「え…?」
もう、意味がわからない。
赤ずきんが言ってることも、雪兎がいってることも。
とにかく今は、カイだ。
あまりに悲惨な光景で、私はまだよく見ていなかった。
私は恐る恐るカイを見た。
カイは手足がバラバラになっていて、腹が裂かれていた。
「うっ…。」
私は直視できず、目をそらした。
カイも、死んだ…。
でも、まさかドアが開くなんて、あんなのあり得ない。
確かにしっかりと鍵をかけたのを覚えているし、第一家からほとんど出ないんだから鍵を触ることは滅多にない。
じゃあ、なぜ…?
赤ずきんが外から開けたっていうの…?
「アリス、悠太!危ない!!」
雪兎の言葉に我に返った。
後ろで赤ずきんがナイフをかざしてニヤリと笑っていた。
「逃げろ!!」
悠太がそう叫び、私の手を引いて走り出した。
それに続いて雪兎とハルが走り出した。
赤ずきんはその後ろからものすごいスピードで追いかけてきた。
私達はただただ家に向かって走る。
そして、何とか全員家にたどり着いた。
皆が家に入ったのを確認した瞬間、ドアを閉じた。
「雪兎…。

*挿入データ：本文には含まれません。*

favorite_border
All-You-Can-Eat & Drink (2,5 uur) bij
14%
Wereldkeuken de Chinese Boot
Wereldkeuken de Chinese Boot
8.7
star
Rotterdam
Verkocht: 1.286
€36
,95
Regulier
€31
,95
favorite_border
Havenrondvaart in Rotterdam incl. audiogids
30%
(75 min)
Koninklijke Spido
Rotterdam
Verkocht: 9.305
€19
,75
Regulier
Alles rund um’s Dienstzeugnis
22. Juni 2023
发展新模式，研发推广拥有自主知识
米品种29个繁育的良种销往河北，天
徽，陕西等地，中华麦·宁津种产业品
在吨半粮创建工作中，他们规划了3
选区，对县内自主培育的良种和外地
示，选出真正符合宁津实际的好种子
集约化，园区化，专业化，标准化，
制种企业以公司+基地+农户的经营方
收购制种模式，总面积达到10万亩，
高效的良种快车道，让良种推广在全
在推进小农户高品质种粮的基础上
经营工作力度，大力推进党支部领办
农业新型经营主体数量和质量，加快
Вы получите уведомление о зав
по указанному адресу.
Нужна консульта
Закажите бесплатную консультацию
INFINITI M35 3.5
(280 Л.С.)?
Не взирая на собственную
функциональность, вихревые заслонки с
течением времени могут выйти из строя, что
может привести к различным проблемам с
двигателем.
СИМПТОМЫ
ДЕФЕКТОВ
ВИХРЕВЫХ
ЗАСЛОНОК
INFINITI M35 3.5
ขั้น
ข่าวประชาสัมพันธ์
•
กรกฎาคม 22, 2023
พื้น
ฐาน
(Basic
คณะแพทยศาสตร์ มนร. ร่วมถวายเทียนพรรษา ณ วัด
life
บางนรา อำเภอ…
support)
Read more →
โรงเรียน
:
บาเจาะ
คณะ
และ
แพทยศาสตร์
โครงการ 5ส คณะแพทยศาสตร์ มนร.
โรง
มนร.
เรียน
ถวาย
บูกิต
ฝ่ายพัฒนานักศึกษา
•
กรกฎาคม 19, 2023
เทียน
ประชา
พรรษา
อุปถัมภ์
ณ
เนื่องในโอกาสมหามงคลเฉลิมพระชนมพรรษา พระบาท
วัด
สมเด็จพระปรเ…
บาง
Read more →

じっくり話を聞かせてもらおうか。」
「だから、僕は犯人じゃない!僕は、皆を助けたかっただけなんだ。」
「じゃあ、何で赤ずきんはあんなことを言ったんすか?」
「あ、あれは…。事情があるんだ。」
「なら、その事情とやらを話してくれないか?」
「無理だ。ごめん…。」
「お前なぁ…。」
「悠太。」
悠太が今にも雪兎に飛びかかりそうで、私は悠太を呼び止めた。
「どんな事情かはわからないけど、雪兎は犯人じゃないんだよね?じゃあ、どうやったら私達は助かるの?私達は、死なずにすむの…?」
「僕も今、その方法を探しているんだよ。というより、ある人物を探しているんだ。」
「ある人物…?」
「誰かは言えない。アリスのためなんだ。」
「私のため…?」
「うん。」
やっぱり、訳がわからない。
私のため?ある人物?
探している?
時間がないのに…
わからない。
混乱してる。
もう、お昼だ。
1日の半分が終わろうとしている。